President George Bush’s announcement of sanctions against Sudan in an effort to end the bloodshed in Darfur reflects the sustained U.S. effort to end a conflict so ineffectually handled by the international community. The language he used in announcing a ban on trade with 30 Sudanese companies, one arms supplier to Sudan, two government ministers and a Sudanese rebel leader also resonated with humanitarian aid groups. “For too long the people of Darfur have suffered at the hands of a government that is complicit in the bombing, murder and rape of innocent civilians,” said the President. “My Administration has called these actions by their rightful name: genocide. The world has a responsibility to put an end to it.”
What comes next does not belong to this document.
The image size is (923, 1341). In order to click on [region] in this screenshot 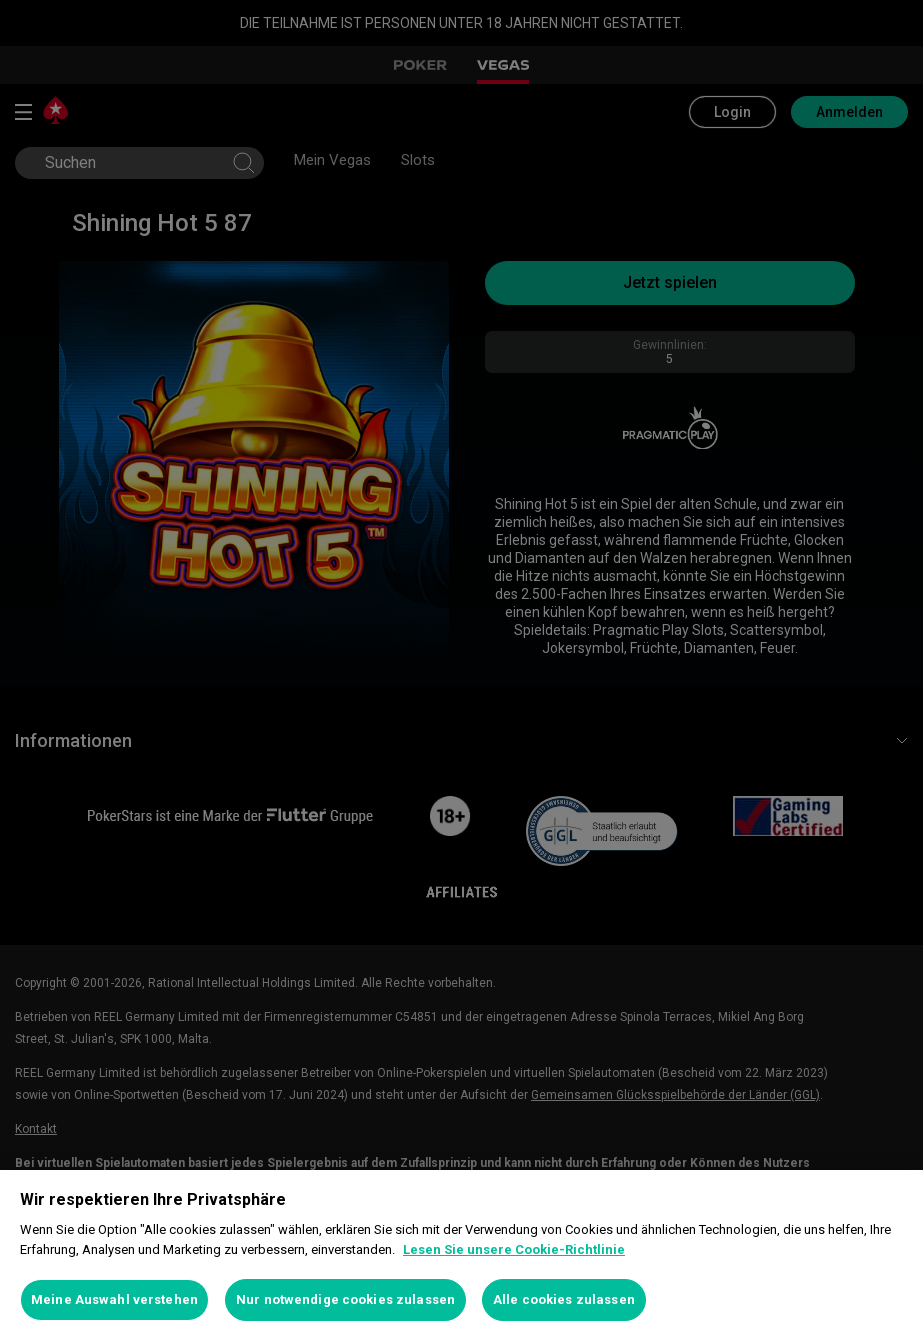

The question is, will sanctions put an end to it? And the answer is no.
The Darfur atrocities described by President Bush as genocide are perpetrated by the Arab supremacist Janjaweed militia, with support from Sudanese troops, against the farmer population of Darfur, who are mostly black Africans. In four years of fighting in this eastern, semi-desert region of Sudan, 200,000 people have been killed and 2.5 million displaced. Last November, Sudan’s President Omar Al-Bashir finally agreed to a three-phase U.N. plan to strengthen the overstretched, 7,000-strong African Union (AU) peacekeeping force in Darfur. Then, after five months of stalling, the Sudanese President gave the go-ahead in April for the second phase of the peace plan: a “heavy support package,” with 3,000 U.N. troops, police and civilian personnel along with six attack helicopters and other equipment. Last weekend, however, al-Bashir reiterated his opposition to the deployment of a 22,000-strong joint U.N.-AU force, saying he would only allow a larger African force with technical and logistical support from the U.N.
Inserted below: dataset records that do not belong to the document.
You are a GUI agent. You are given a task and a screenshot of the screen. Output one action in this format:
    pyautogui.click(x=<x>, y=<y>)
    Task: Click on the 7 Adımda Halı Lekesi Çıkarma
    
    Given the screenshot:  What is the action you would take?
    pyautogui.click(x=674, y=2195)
As Bush noted, international attempts to pressure the Sudanese government have long foundered on Bashir’s intransigence. “President Bashir’s actions over the past few weeks follow a long pattern of promising cooperation while finding new methods for obstruction,” the President said. “The result is that the dire security situation on the ground in Darfur has not changed.” The question is how sanctions by the U.S. government against a few Sudanese companies with whom America already does no business will persuade Bashir to relent.
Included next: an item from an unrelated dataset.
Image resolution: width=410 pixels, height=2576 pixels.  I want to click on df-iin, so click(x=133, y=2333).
Washington has certainly done more than any other country to bring peace to Darfur, urging the U.N. to define the conflict as a genocide and brokering a peace agreement between the government and some rebel factions in 2006 (that was, however, never implemented), before Tuesday’s sanctions announcement. Europe has yet to find clear voice on the conflict. (Tuesday also saw France unveil a plan for an international force to open a humanitarian corridor from eastern Chad into Darfur, but when questioned, French Foreign Minister Bernard Kouchner admitted: “It is only an idea so far … but it might work.”) Meanwhile, Africa and the Arab world offer no way forward, while China — whose oil interests and other investments in Sudan give it substantially more leverage than the U.S. has over Khartoum — has used its veto power in the Security Council to block harsher U.N. actions against Bashir’s regime.
Precisely because the U.S. ability to directly pressure Sudan is so limited, the al-Bashir regime has been able to ignore criticism and all but laugh at measures taken against it so far. With most diplomatic avenues exhausted, the only type of action that might change minds in Khartoum would be the threat of direct military intervention, but in light of the Iraq debacle, that option is simply not on the table. Despite the sanctions announced Tuesday by President Bush, the coming months will see more horrifying news of massacres from Darfur, more wrenching refugee tales, more urgent calls for action. And the reason the Darfur crisis will continue to tear at the world’s conscience isn’t simply because of the scale and cruelty of the atrocities there, but also because the global community either won’t or can’t do enough to end it.